With a limited number of possibilities, an examiner would compare filed prints with those from a crime scene. If no match was found, police would have to develop additional suspects for further comparison.

But with AFIS, the impossible is now possible -- and in minutes. The system speeds through millions of stored fingerprints to find "candidates" whose stored prints at least have some similarities in the arcs, whorls, loops and other identifying characteristics to those of latent prints scanned into the system.

A fingerprint examiner then compares the filed prints of the candidates, often numbering 18 to 24 people, to determine if they match the crime scene prints.
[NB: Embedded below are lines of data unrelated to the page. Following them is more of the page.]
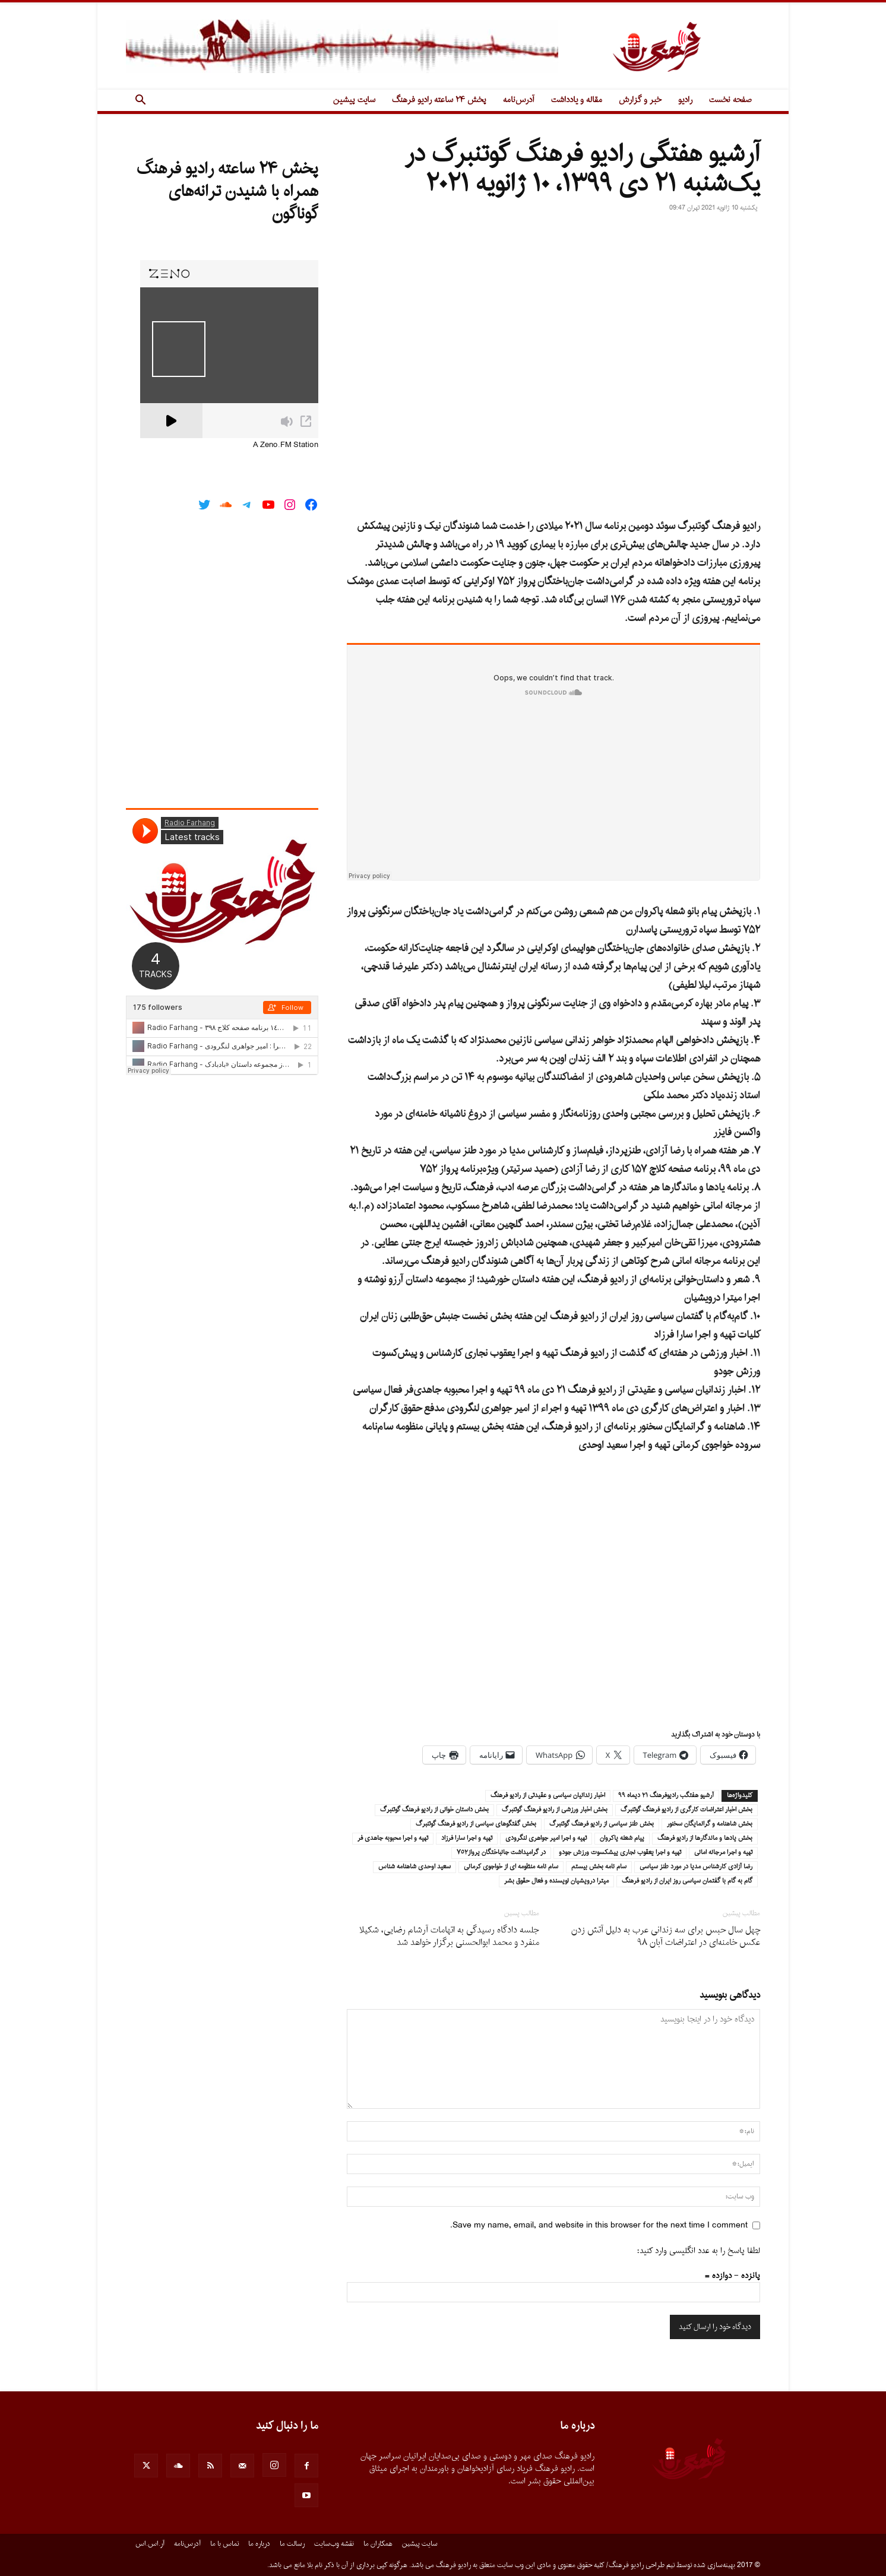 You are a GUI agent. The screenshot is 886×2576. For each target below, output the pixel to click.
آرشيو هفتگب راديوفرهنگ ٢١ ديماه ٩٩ (666, 1796)
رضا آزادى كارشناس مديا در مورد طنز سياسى (696, 1867)
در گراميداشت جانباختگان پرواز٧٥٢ (501, 1853)
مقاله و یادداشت (576, 100)
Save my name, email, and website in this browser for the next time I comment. (599, 2225)
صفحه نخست (730, 100)
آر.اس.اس (149, 2544)
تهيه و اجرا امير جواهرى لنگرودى (546, 1839)
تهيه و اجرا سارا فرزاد (466, 1839)
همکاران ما (378, 2544)
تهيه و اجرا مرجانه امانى (723, 1853)
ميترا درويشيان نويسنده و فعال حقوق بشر (556, 1881)
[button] (140, 101)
But AFIS's speed has created more work for fingerprint examiners. Because police agencies no longer need the names of potential suspects to submit latent prints for comparison, they are submitting prints from many more crimes than ever before.

Each latent print requires an examiner to prepare it for AFIS's search by scanning it into the system, "editing" a geometric pattern the computer system creates of perceived points of possible comparison, and then comparing the latent prints with those of candidates provided by AFIS.